Beyond Yom Ha’atzmaut

(First published yesterday on Israelnationalnews.com)

Yom Ha’atzmaut always unleashes an outburst of pride in the State of Israel, properly and justifiably so. It is natural to be moved and inspired by the proliferation of flags across the streets and cities of our country and to bask in the astonishing achievements of a state that was born in struggle, built through tremendous self-sacrifice and commitment, and has produced for its citizens a prosperous, free, and (for the most part) Jewish society.

     And then Yom Ha’atzmaut passes and we are confronted with problems that only seem to deteriorate with each year and with a political establishment that is locked into its own fanciful world, oblivious to the chaos it is fostering. If a person wanted to destroy the Jewish state, there are several steps that he could take (with Iran just being a distraction).

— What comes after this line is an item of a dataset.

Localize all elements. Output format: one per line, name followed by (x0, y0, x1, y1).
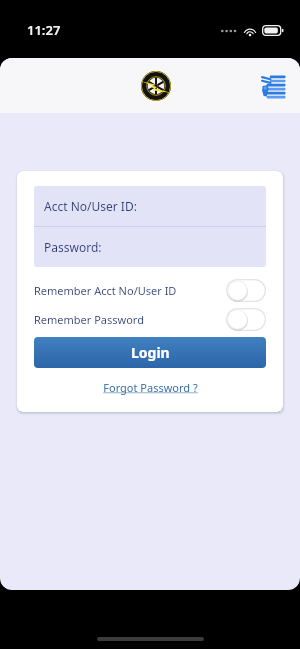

     First, he would cede large swaths of the country to hostile elements. As Defense Minister Benny Gantz noted in private the other day, large portions of the Negev and the Galil are being lost to the Jewish state. (As Defense Minister, one would think that he would do more than whine about it.) There are many parts of Israel today that are off-limits to Jews, “no-go” zones where Jews would be endangered if they entered. We have become accustomed to the large red road signs that prohibit the entry of Jews to Area A in Judea and Samaria. It is not farfetched to believe that the day might soon come when we see those same road signs in pre-1967 Israel, warning Jews not to enter these areas for fear of their safety. He would also reinforce to the Arabs that the Temple Mount is theirs, not ours, and that they are the real sovereigns in the territory in which they live.

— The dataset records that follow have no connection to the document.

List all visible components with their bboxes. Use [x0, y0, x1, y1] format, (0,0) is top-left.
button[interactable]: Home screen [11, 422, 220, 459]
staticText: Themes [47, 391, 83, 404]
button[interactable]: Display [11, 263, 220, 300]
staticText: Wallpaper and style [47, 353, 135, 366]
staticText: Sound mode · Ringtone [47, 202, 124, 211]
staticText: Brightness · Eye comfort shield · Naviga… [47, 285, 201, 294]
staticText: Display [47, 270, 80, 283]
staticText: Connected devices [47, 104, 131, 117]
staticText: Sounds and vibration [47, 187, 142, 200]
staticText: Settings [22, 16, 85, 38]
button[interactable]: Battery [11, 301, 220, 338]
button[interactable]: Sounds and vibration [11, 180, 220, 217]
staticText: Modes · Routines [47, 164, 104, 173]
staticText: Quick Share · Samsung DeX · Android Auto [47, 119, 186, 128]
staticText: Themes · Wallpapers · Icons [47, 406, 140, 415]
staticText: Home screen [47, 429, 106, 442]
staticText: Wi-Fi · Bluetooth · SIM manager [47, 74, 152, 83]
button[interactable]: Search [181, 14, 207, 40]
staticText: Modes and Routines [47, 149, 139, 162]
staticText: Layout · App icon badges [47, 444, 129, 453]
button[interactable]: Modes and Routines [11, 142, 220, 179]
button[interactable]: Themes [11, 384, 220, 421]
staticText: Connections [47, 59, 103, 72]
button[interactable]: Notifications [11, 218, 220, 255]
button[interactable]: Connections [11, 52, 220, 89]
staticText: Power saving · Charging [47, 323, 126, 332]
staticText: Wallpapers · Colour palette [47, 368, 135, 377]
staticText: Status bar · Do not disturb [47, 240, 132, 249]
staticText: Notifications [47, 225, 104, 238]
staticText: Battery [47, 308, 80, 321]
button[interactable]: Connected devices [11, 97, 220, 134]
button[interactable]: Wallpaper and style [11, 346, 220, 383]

     Second, he would want to fill the country with non-Jews. If one-quarter of Israeli citizenry is already non-Jewish, he would try to import tens and hundreds of thousands of others to further dilute the Jewish character of the State. And then he would turn a blind eye to the fact that a large percentage of this population opposes the very notion of a Jewish state and actively seeks to undermine it – and finds representation of this view in the Knesset. There are not many countries in the world that would seat legislators committed to its downfall and who openly collaborate with its enemies. In fact, I cannot think of another country aside from Israel that permits it.

      Third, he would embolden the Arabs in Israel to believe that they can violate the law with impunity, obstruct Jews who want to plant trees on state land, attack the security forces wantonly, taunt them recklessly, neither arrest nor prosecute them for their crimes, and permit illegal building wherever and whenever they desire. He would allow Arabs to steal cars from Jewish neighborhoods, and not investigate those crimes or arrest and prosecute the perpetrators. He would encourage chaos – and only enforce the law for and against Jews.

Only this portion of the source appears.